[TASK REQUIREMENTS]: Please quote exactly the opening lines of the data, from the first line to the one where "clutter and set" appears.

BEGIN EXTRACTED RECORDS

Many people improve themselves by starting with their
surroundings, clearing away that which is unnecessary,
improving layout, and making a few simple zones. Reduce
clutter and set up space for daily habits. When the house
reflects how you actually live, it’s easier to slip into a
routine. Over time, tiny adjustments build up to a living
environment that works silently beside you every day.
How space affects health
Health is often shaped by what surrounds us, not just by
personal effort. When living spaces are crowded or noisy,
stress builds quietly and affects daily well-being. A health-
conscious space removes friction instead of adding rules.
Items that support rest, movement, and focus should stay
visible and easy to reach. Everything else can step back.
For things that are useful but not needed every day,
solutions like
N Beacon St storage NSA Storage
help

END EXTRACTED RECORDS

[TASK ANSWER]:
Many people improve themselves by starting with their
surroundings, clearing away that which is unnecessary,
improving layout, and making a few simple zones. Reduce
clutter and set up space for daily habits. When the house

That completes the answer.